Two young girls cover their heads as they walk while drinking water in the scorching afternoon heat on April 25, 2022 in Mumbai, India. (Photo: Praful Gangurde/Hindustan Times via Getty Images)
“The deadly heat this week in India and Pakistan should dominate the news everywhere,” said one environmentalist. “It’s a horrifying event in its own right—and a glimpse of what is likely to become routine.”

Kenny Stancil April 28, 2022
More than a billion people on the Indian subcontinent have been suffering for weeks amid a record-breaking heatwave, and with temperatures expected to approach 117ºF in the next few days, observers are warning that such deadly conditions are likely to become the norm in the absence of immediate and far-reaching climate action.

“Residents have described daily life as hellish, taps are starting to run dry, and soaring demand for electricity to power air conditioners has caused long and regular power cuts,” The Times reported Wednesday. “In northern India, forest fires are destroying agricultural land. Vulnerable people have been advised to stay indoors.”

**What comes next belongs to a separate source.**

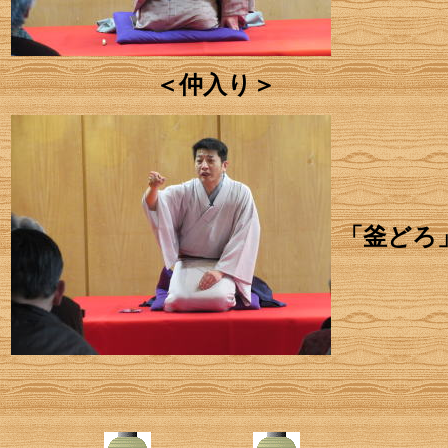
＜仲入り＞
「釜どろ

Although heatwaves are common in India, especially in May and June, scorching temperatures arrived early this year, a clear manifestation of the fossil fuel-driven climate emergency, according to Clare Nullis, an official at the World Meteorological Organization.

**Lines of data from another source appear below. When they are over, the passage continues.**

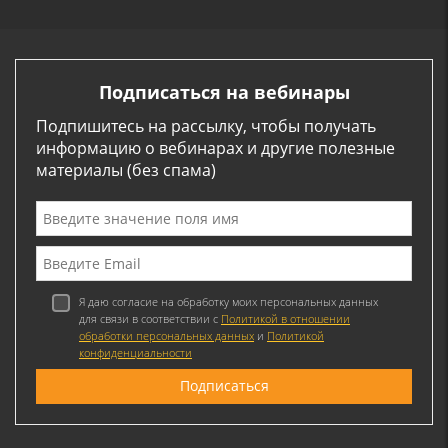
Подписаться на вебинары
Подпишитесь на рассылку, чтобы получать
информацию о вебинарах и другие полезные
материалы (без спама)
Я даю согласие на обработку моих персональных данных
для связи в соответствии с
Политикой в отношении
обработки персональных данных
и
Политикой
конфиденциальности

Last month was India’s hottest March in more than a century and one of its driest, according to the India Meteorological Department (IMD), and relief is nowhere in sight, with the region’s annual monsoon season still weeks away.

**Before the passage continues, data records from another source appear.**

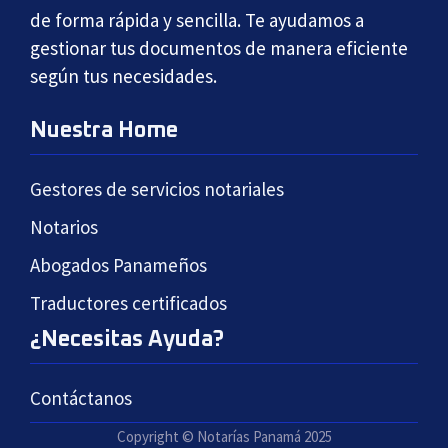
de forma rápida y sencilla. Te ayudamos a
gestionar tus documentos de manera eficiente
según tus necesidades.
Nuestra Home
Gestores de servicios notariales
Notarios
Abogados Panameños
Traductores certificados
¿Necesitas Ayuda?
Contáctanos
Copyright © Notarías Panamá 2025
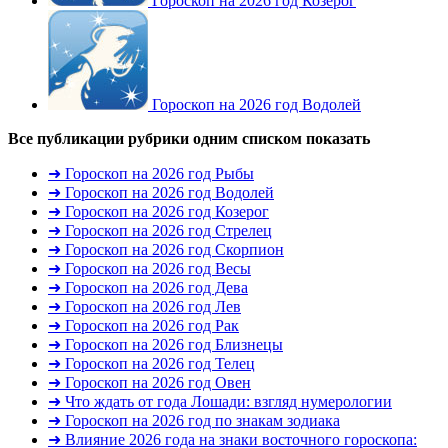
Гороскоп на 2026 год Козерог
Гороскоп на 2026 год Водолей
Все публикации рубрики одним списком
показать
➜ Гороскоп на 2026 год Рыбы
➜ Гороскоп на 2026 год Водолей
➜ Гороскоп на 2026 год Козерог
➜ Гороскоп на 2026 год Стрелец
➜ Гороскоп на 2026 год Скорпион
➜ Гороскоп на 2026 год Весы
➜ Гороскоп на 2026 год Дева
➜ Гороскоп на 2026 год Лев
➜ Гороскоп на 2026 год Рак
➜ Гороскоп на 2026 год Близнецы
➜ Гороскоп на 2026 год Телец
➜ Гороскоп на 2026 год Овен
➜ Что ждать от года Лошади: взгляд нумерологии
➜ Гороскоп на 2026 год по знакам зодиака
➜ Влияние 2026 года на знаки восточного гороскопа:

Extreme heat is expected to intensify over the weekend in India and neighboring Pakistan. Forecasters at the IMD said Thursday that temperatures in parts of central India surpassed 114ºF on Wednesday and are projected to approach 117ºF in the northwestern part of the country in the next two days with “no significant change thereafter.”
As the New York Times reported, “Heat-related watches were in effect on Thursday afternoon for all but a few of India’s 28 states, encompassing hundreds of millions of people and most of the country’s major cities. An alert—one notch up in severity—was in effect for the northwestern state of Rajasthan on Thursday, and would come into effect for other central and western states starting Saturday.”

“Pakistan’s Meteorological Department also warned that in regions dotted with glaciers, the heat could lead to so-called outburst floods, in which water spills from glacial lakes into populated areas,” the newspaper added. “In 2013, an outburst flood in the northern Indian state of Uttarakhand led to flooding that destroyed villages and killed several thousand people.”